Final answer:
To obtain 400 kgs of steel with 20% purity, one must take 150 kgs from the 17% steel rod and 250 kgs from the 25% steel rod, by solving the system of linear equations derived from the conditions given.
Step-by-step explanation:
The question you're asking relates to a mixture problem in which two different purities of steel must be combined to achieve a new mixture with a specific purity. We are looking for a method to obtain 400 kgs of steel with 20% purity, by mixing steel from a rod with 17% purity and another rod with 25% purity.
To solve this, we'll let x be the amount of the 17% steel rod and y be the amount of the 25% steel rod. We want the total weight to be 400 kgs, so x + y = 400. We also want the total amount of pure steel (which is the weight multiplied by the purity percentage) to be 20% of 400 kgs, so 0.17x + 0.25y = 0.20 × 400.

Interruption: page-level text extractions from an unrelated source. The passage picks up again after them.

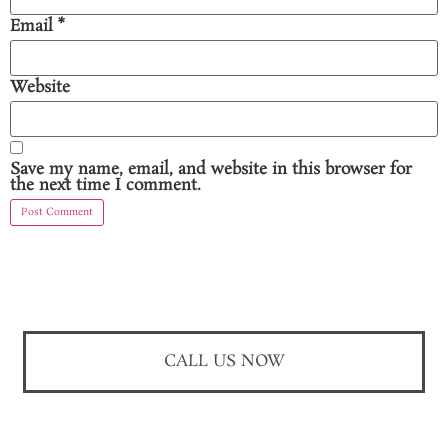
Email
*
Website
Save my name, email, and website in this browser for
the next time I comment.
CALL US NOW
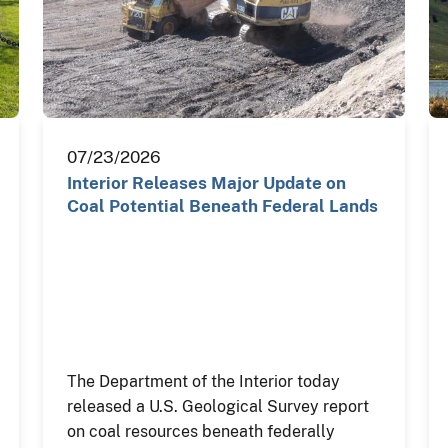
07/23/2026
Interior Releases Major Update on
Coal Potential Beneath Federal Lands
The Department of the Interior today
released a U.S. Geological Survey report
on coal resources beneath federally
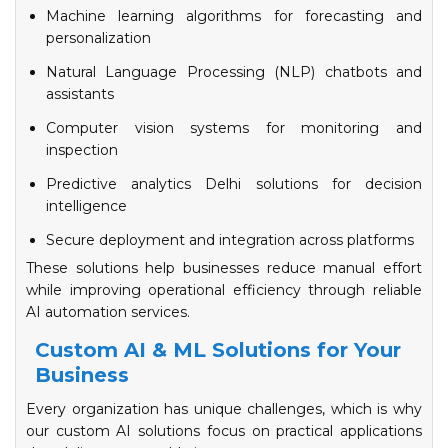
Machine learning algorithms for forecasting and
personalization
Natural Language Processing (NLP) chatbots and
assistants
Computer vision systems for monitoring and
inspection
Predictive analytics Delhi solutions for decision
intelligence
Secure deployment and integration across platforms
These solutions help businesses reduce manual effort
while improving operational efficiency through reliable
AI automation services.
Custom AI & ML Solutions for Your
Business
Every organization has unique challenges, which is why
our custom AI solutions focus on practical applications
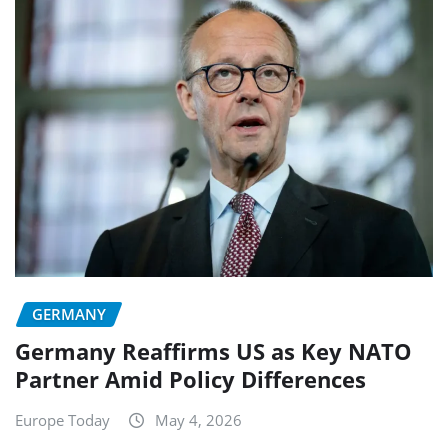
GERMANY
Germany Reaffirms US as Key NATO
Partner Amid Policy Differences
Europe Today
May 4, 2026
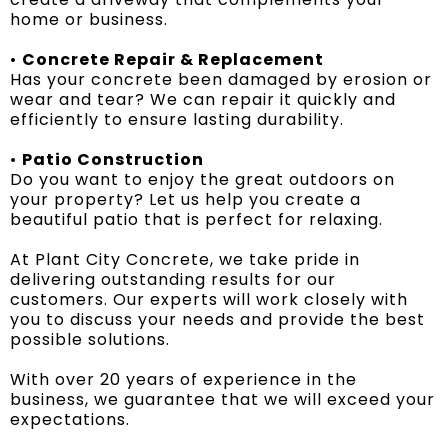
home or business.
•
Concrete Repair & Replacement
Has your concrete been damaged by erosion or
wear and tear? We can repair it quickly and
efficiently to ensure lasting durability.
•
Patio Construction
Do you want to enjoy the great outdoors on
your property? Let us help you create a
beautiful patio that is perfect for relaxing.
At Plant City Concrete, we take pride in
delivering outstanding results for our
customers. Our experts will work closely with
you to discuss your needs and provide the best
possible solutions.
With over 20 years of experience in the
business, we guarantee that we will exceed your
expectations.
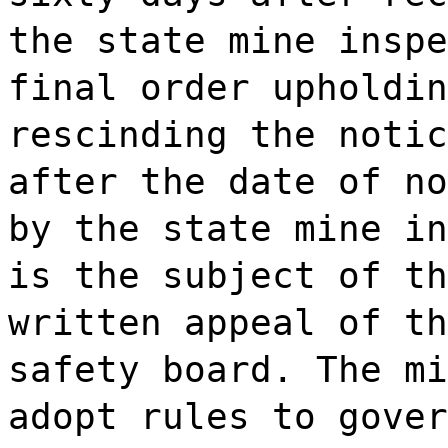
the state mine inspe
final order upholdin
rescinding the notic
after the date of no
by the state mine in
is the subject of th
written appeal of th
safety board. The mi
adopt rules to gover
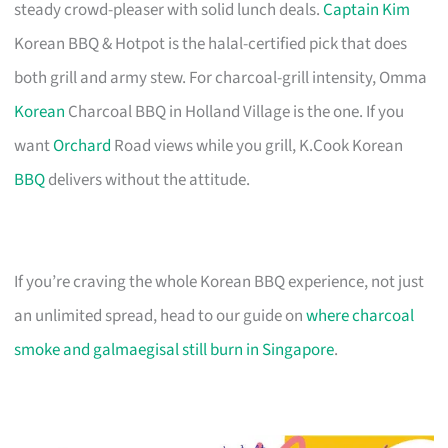
steady crowd-pleaser with solid lunch deals.
Captain Kim
Korean BBQ & Hotpot is the halal-certified pick that does
both grill and army stew. For charcoal-grill intensity, Omma
Korean
Charcoal BBQ in Holland Village is the one. If you
want
Orchard
Road views while you grill, K.Cook Korean
BBQ
delivers without the attitude.
If you’re craving the whole Korean BBQ experience, not just
an unlimited spread, head to our guide on
where charcoal
smoke and galmaegisal still burn in Singapore
.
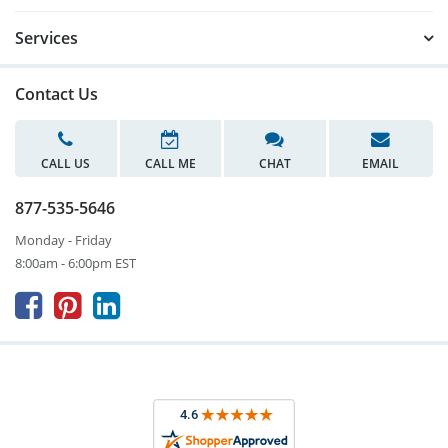
Services
Contact Us
CALL US
CALL ME
CHAT
EMAIL
877-535-5646
Monday - Friday
8:00am - 6:00pm EST



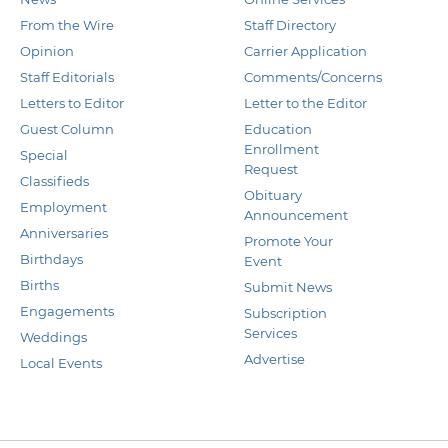
From the Wire
Staff Directory
Opinion
Carrier Application
Staff Editorials
Comments/Concerns
Letters to Editor
Letter to the Editor
Guest Column
Education
Enrollment
Special
Request
Classifieds
Obituary
Employment
Announcement
Anniversaries
Promote Your
Birthdays
Event
Births
Submit News
Engagements
Subscription
Services
Weddings
Advertise
Local Events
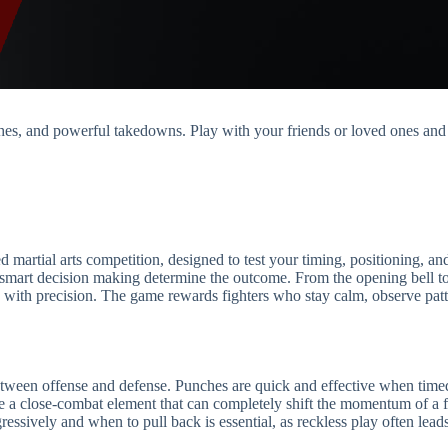
hes, and powerful takedowns. Play with your friends or loved ones an
artial arts competition, designed to test your timing, positioning, and 
smart decision making determine the outcome. From the opening bell to t
 with precision. The game rewards fighters who stay calm, observe patte
en offense and defense. Punches are quick and effective when timed c
ce a close-combat element that can completely shift the momentum of a f
ressively and when to pull back is essential, as reckless play often le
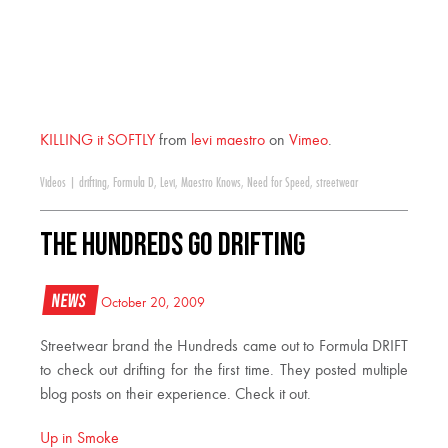
KILLING it SOFTLY
from
levi maestro
on
Vimeo
.
Videos
|
drifting
,
Formula D
,
Levi
,
Maestro Knows
,
Need for Speed
,
streetwear
The Hundreds Go Drifting
News
October 20, 2009
Streetwear brand the Hundreds came out to Formula DRIFT
to check out drifting for the first time. They posted multiple
blog posts on their experience. Check it out.
Up in Smoke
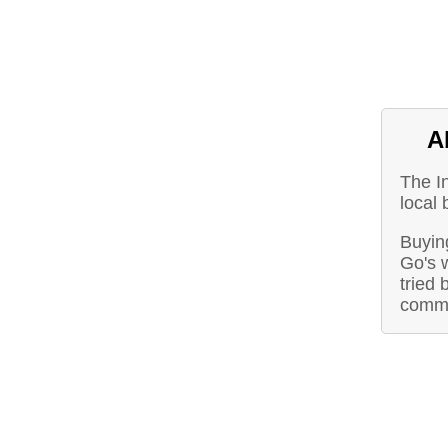
A
The I
local
Buying
Go's 
tried 
commu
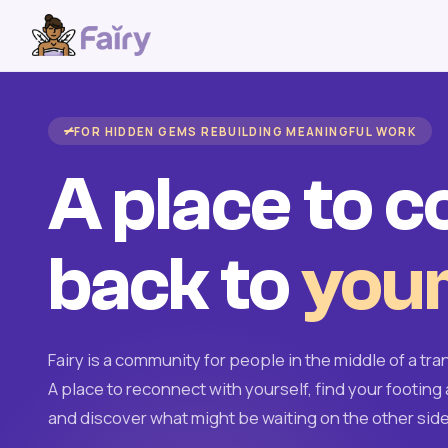
FOR HIDDEN GEMS REBUILDING MEANINGFUL WORK
A place to 
back to
your
Fairy is a community for people in the middle of a tran
A place to reconnect with yourself, find your footing 
and discover what might be waiting on the other side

Now we solve the system of equations:
0.17x + 0.25y = 80 (1)
x + y = 400 (2)
If we multiply equation (2) by 0.17, we get 0.17x + 0.17y = 68 (3). Subtracting equation (3) from equation (1), we have 0.25y - 0.17y = 80 - 68, which gives us 0.08y = 12. Solving for y gives us y = 150 kgs. Substituting y = 150 into equation (2) gives us x = 400 - 150, which is x = 250 kgs.
Therefore, the answer is c) Take 150 kgs from the 17% rod and 250 kgs from the 25% rod.